> Work to complete: Retype the listing below line for line, but only from the line with "comunicado con la" down to the line with "a de ti misma?", inclusive. Pictures stay out.

> Extracted information:

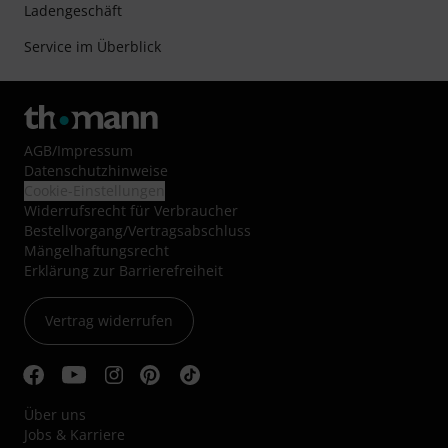
Ladengeschäft
Service im Überblick
AGB
/
Impressum
Datenschutzhinweise
Cookie-Einstellungen
Widerrufsrecht für Verbraucher
Bestellvorgang/Vertragsabschluss
Mängelhaftungsrecht
Erklärung zur Barrierefreiheit
Vertrag widerrufen
Über uns
Jobs & Karriere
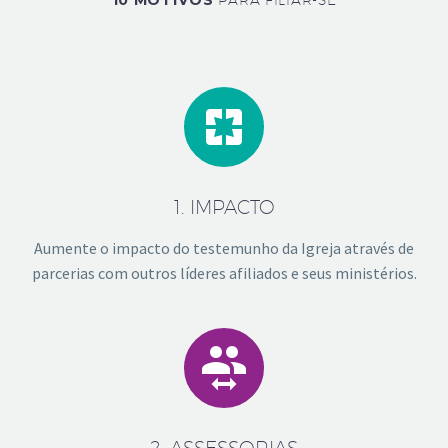
10 MOTIVOS


1. IMPACTO
Aumente o impacto do testemunho da Igreja através de
parcerias com outros líderes afiliados e seus ministérios.


2. ASSESSORIAS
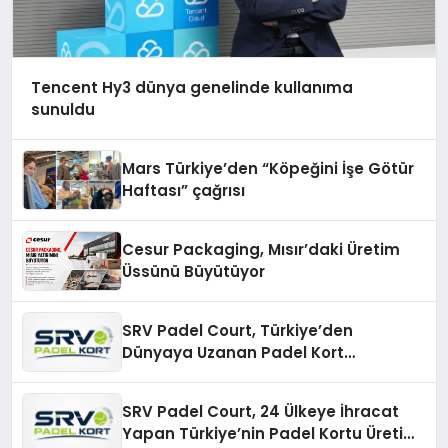
Tencent Hy3 dünya genelinde kullanıma
sunuldu
Mars Türkiye’den “Köpeğini İşe Götür
Haftası” çağrısı
Cesur Packaging, Mısır’daki Üretim
Üssünü Büyütüyor
SRV Padel Court, Türkiye’den
Dünyaya Uzanan Padel Kort
Üretiminde Güvenin Adresi
SRV Padel Court, 24 Ülkeye İhracat
Yapan Türkiye’nin Padel Kortu Üretim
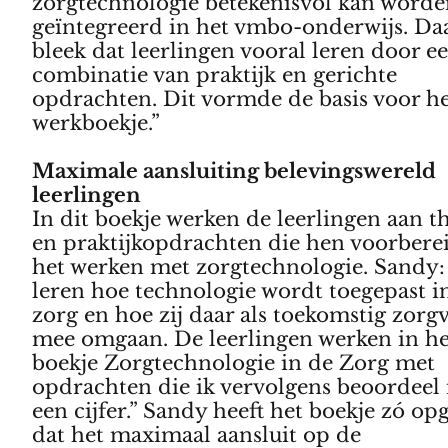
zorgtechnologie betekenisvol kan word
geïntegreerd in het vmbo-onderwijs. Da
bleek dat leerlingen vooral leren door e
combinatie van praktijk en gerichte
opdrachten. Dit vormde de basis voor h
werkboekje.”
Maximale aansluiting belevingswereld
leerlingen
In dit boekje werken de leerlingen aan t
en praktijkopdrachten die hen voorbere
het werken met zorgtechnologie. Sandy:
leren hoe technologie wordt toegepast i
zorg en hoe zij daar als toekomstig zorg
mee omgaan. De leerlingen werken in he
boekje Zorgtechnologie in de Zorg met
opdrachten die ik vervolgens beoordeel
een cijfer.” Sandy heeft het boekje zó op
dat het maximaal aansluit op de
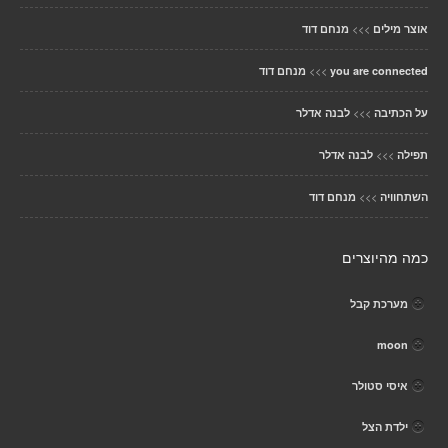
>>>
אוצר מילים
מנחם דוד
>>>
you are connected
מנחם דוד
>>>
על הכתיבה
לבנה אדלר
>>>
תפילה
לבנה אדלר
>>>
השתחוויה
מנחם דוד
כמה מהיוצרים
מערכת קבל
moon
איסי סטולר
ילדת הצל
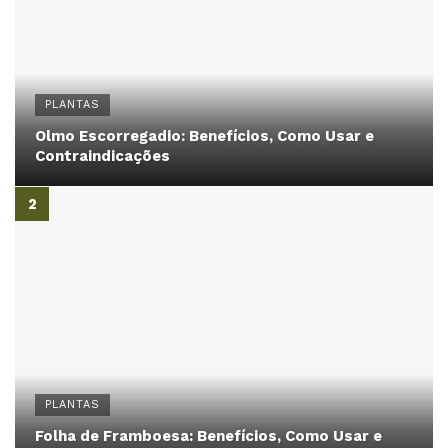
PLANTAS
Olmo Escorregadio: Benefícios, Como Usar e
Contraindicações
PLANTAS
Folha de Framboesa: Benefícios, Como Usar e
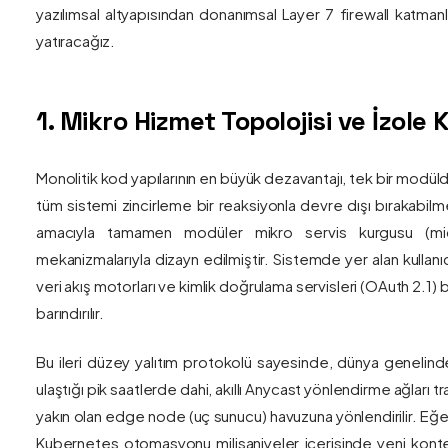
yazılımsal altyapısından donanımsal Layer 7 firewall katma
yatıracağız.
1. Mikro Hizmet Topolojisi ve İzol
Monolitik kod yapılarının en büyük dezavantajı, tek bir modül
tüm sistemi zincirleme bir reaksiyonla devre dışı bırakabilm
amacıyla tamamen modüler mikro servis kurgusu (mic
mekanizmalarıyla dizayn edilmiştir. Sistemde yer alan kullanıc
veri akış motorları ve kimlik doğrulama servisleri (OAuth 2.1)
barındırılır.
Bu ileri düzey yalıtım protokolü sayesinde, dünya genelind
ulaştığı pik saatlerde dahi, akıllı Anycast yönlendirme ağları tr
yakın olan edge node (uç sunucu) havuzuna yönlendirilir. Eğe
Kubernetes otomasyonu milisaniyeler içerisinde yeni kont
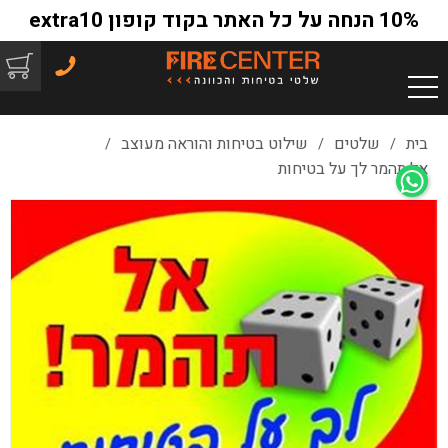
10% הנחה על כל האתר בקוד קופון extra10
בית
שלטים
שילוט בטיחות והוראה מעוצב
/
/
/
אל תהמר לך על בטיחות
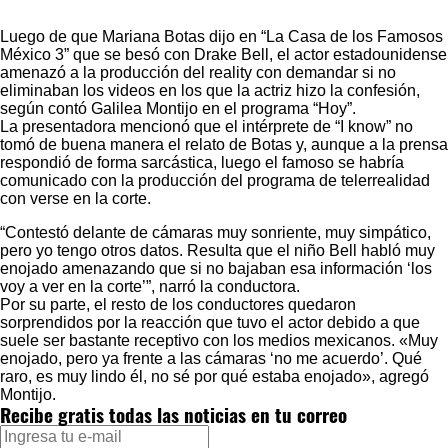
Luego de que Mariana Botas dijo en
“La Casa de los Famosos
México 3”
que se besó con Drake Bell, el actor estadounidense
amenazó a la producción del reality con demandar si no
eliminaban los videos en los que la actriz hizo la confesión,
según contó Galilea Montijo en el programa “Hoy”.
La presentadora mencionó que el intérprete de “I know” no
tomó de buena manera el relato de Botas y, aunque a la prensa
respondió de forma sarcástica, luego el famoso se habría
comunicado con la producción del programa de telerrealidad
con verse en la corte.
“Contestó delante de cámaras muy sonriente, muy simpático,
pero yo tengo otros datos. Resulta que el niño Bell habló muy
enojado amenazando que si no bajaban esa información ‘los
voy a ver en la corte’”, narró la conductora.
Por su parte, el resto de los conductores quedaron
sorprendidos por la reacción que tuvo el actor debido a que
suele ser bastante receptivo con los medios mexicanos. «Muy
enojado, pero ya frente a las cámaras ‘no me acuerdo’. Qué
raro, es muy lindo él, no sé por qué estaba enojado», agregó
Montijo.
Recibe gratis todas las noticias en tu correo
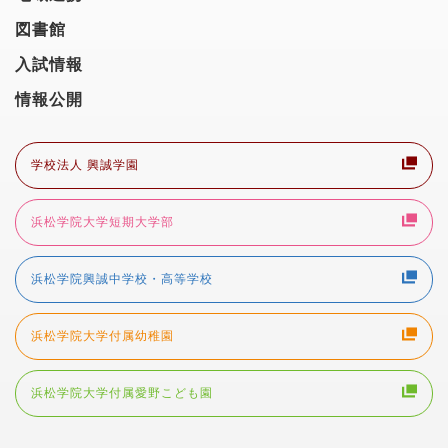
図書館
入試情報
情報公開
学校法人 興誠学園
浜松学院大学短期大学部
浜松学院興誠中学校・高等学校
浜松学院大学付属幼稚園
浜松学院大学付属愛野こども園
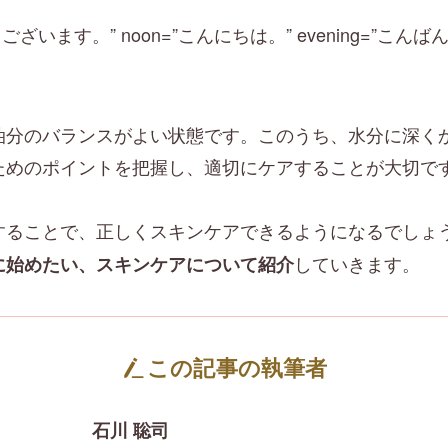
”おはようございます。” noon=”こんにちは。” evening=”
油分のバランスがよい状態です。このうち、水分に深く
ためのポイントを把握し、適切にケアすることが大切で
することで、正しくスキンケアできるようになるでしょ
していきます。
に始めたい、スキンケアについて紹介
この記事の執筆者
石川 聡司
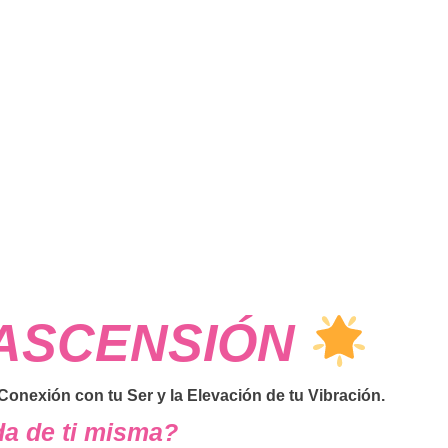
 ASCENSIÓN
 Conexión con tu Ser y la Elevación de tu Vibración.
a de ti misma?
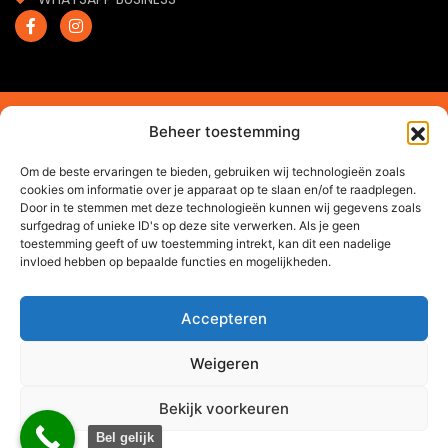
2024 © Trendchef B.V. - Alle rechten voorbehouden.
Beheer toestemming
Website gemaakt door
Arkdesign.nl
Om de beste ervaringen te bieden, gebruiken wij technologieën zoals
cookies om informatie over je apparaat op te slaan en/of te raadplegen.
Door in te stemmen met deze technologieën kunnen wij gegevens zoals
surfgedrag of unieke ID's op deze site verwerken. Als je geen
toestemming geeft of uw toestemming intrekt, kan dit een nadelige
invloed hebben op bepaalde functies en mogelijkheden.
Accepteren
Weigeren
Bekijk voorkeuren
0
Bel gelijk
Offerte via WhatsApp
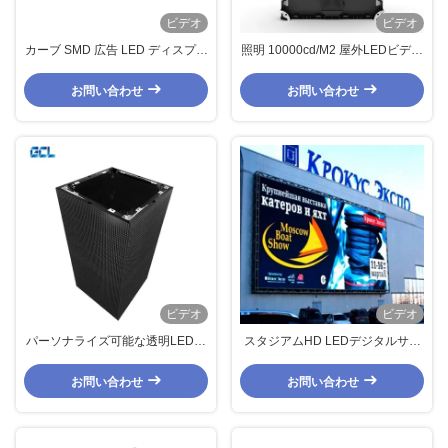
ビデオ
ビデオ
カーブ SMD 広告 LED ディスプレ
照明 10000cd/M2 屋外LEDビデオ
イ スクリーン IP65 保護レベル
ウォール 省エネと安装が簡単
10mm ピクセルピッチ
お問い合わせ
お問い合わせ
ビデオ
ビデオ
パーソナライズ可能な透明LEDデ
スタジアムHD LEDデジタルサイ
ィスプレイボード IP65 評価 屋外
ネージディスプレイ スポーツ用
広告
100000時間 寿命
お問い合わせ
お問い合わせ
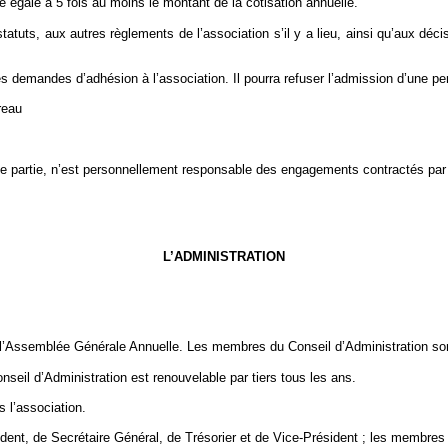
égale à 5 fois au moins le montant de la cotisation annuelle.
atuts, aux autres règlements de l’association s’il y a lieu, ainsi qu’aux dé
es demandes d’adhésion à l’association. Il pourra refuser l’admission d’une pe
reau
e partie, n’est personnellement responsable des engagements contractés par e
L’ADMINISTRATION
r l’Assemblée Générale Annuelle. Les membres du Conseil d’Administration sont
seil d’Administration est renouvelable par tiers tous les ans.
 l’association.
ent, de Secrétaire Général, de Trésorier et de Vice-Président ; les membres d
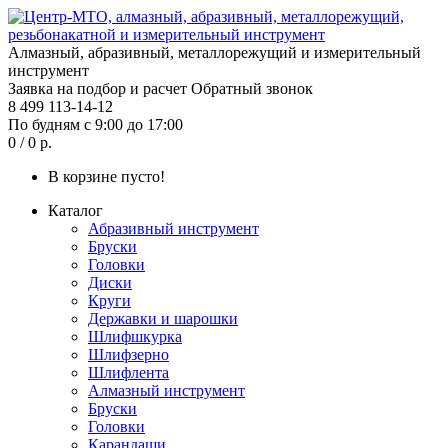
Алмазный, абразивный, металлорежущий и измерительный
инструмент
Заявка на подбор и расчет
Обратный звонок
8 499 113-14-12
По будням с 9:00 до 17:00
0 / 0 р.
В корзине пусто!
Каталог
Абразивный инструмент
Бруски
Головки
Диски
Круги
Державки и шарошки
Шлифшкурка
Шлифзерно
Шлифлента
Алмазный инструмент
Бруски
Головки
Карандаши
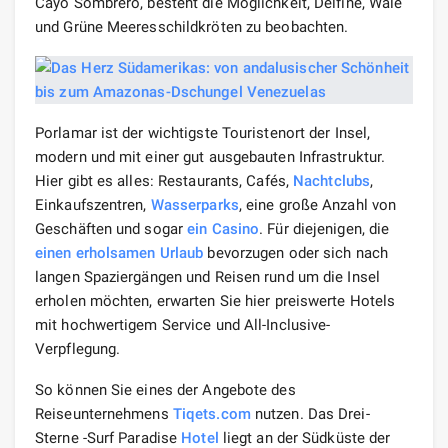
Cayo Sombrero, besteht die Möglichkeit, Delfine, Wale
und Grüne Meeresschildkröten zu beobachten.
Porlamar ist der wichtigste Touristenort der Insel,
modern und mit einer gut ausgebauten Infrastruktur.
Hier gibt es alles: Restaurants, Cafés,
Nachtclubs
,
Einkaufszentren,
Wasserparks
, eine große Anzahl von
Geschäften und sogar
ein Casino
. Für diejenigen, die
einen erholsamen Urlaub
bevorzugen oder sich nach
langen Spaziergängen und Reisen rund um die Insel
erholen möchten, erwarten Sie hier preiswerte Hotels
mit hochwertigem Service und All-Inclusive-
Verpflegung.
So können Sie eines der Angebote des
Reiseunternehmens
Tiqets.com
nutzen. Das Drei-
Sterne -Surf Paradise
Hotel
liegt an der Südküste der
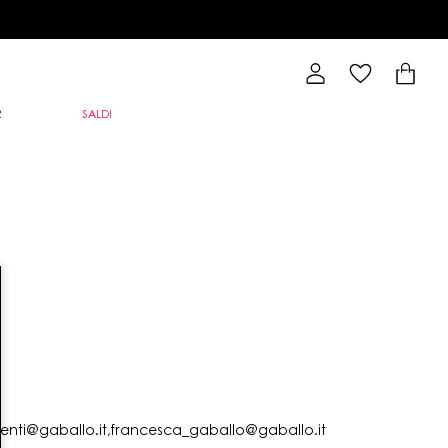
R
SALDI
lienti@gaballo.it,francesca_gaballo@gaballo.it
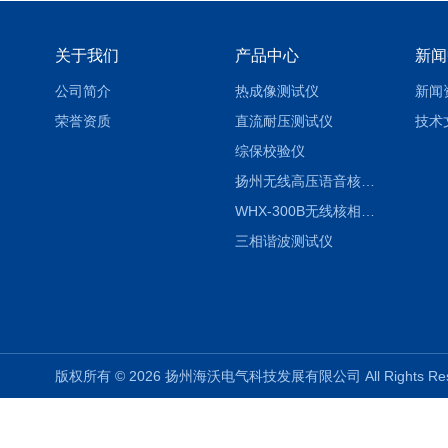
关于我们
产品中心
新闻
公司简介
热成像测试仪
新闻
荣誉资质
直流耐压测试仪
技术
综保校验仪
扬州无线高压语音核相仪
WHX-300B无线核相仪制造厂家
三相谐波测试仪
版权所有 © 2026 扬州海沃电气科技发展有限公司 All Rights R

> Solution below:
comunicado con la producción del programa de telerrealidad
con verse en la corte.
“Contestó delante de cámaras muy sonriente, muy simpático,
pero yo tengo otros datos. Resulta que el niño Bell habló muy
enojado amenazando que si no bajaban esa información ‘los
voy a ver en la corte’”, narró la conductora.
Por su parte, el resto de los conductores quedaron
sorprendidos por la reacción que tuvo el actor debido a que
suele ser bastante receptivo con los medios mexicanos. «Muy
enojado, pero ya frente a las cámaras ‘no me acuerdo’. Qué
raro, es muy lindo él, no sé por qué estaba enojado», agregó
Montijo.
Recibe gratis todas las noticias en tu correo
図書館
入試情報
情報公開
学校法人 興誠学園
浜松学院大学短期大学部
浜松学院興誠中学校・高等学校
浜松学院大学付属幼稚園
浜松学院大学付属愛野こども園
”おはようございます。” noon=”こんにちは。” evening=”
油分のバランスがよい状態です。このうち、水分に深く
ためのポイントを把握し、適切にケアすることが大切で
することで、正しくスキンケアできるようになるでしょ
していきます。
に始めたい、スキンケアについて紹介
この記事の執筆者
石川 聡司
 ASCENSIÓN
 Conexión con tu Ser y la Elevación de tu Vibración.
a de ti misma?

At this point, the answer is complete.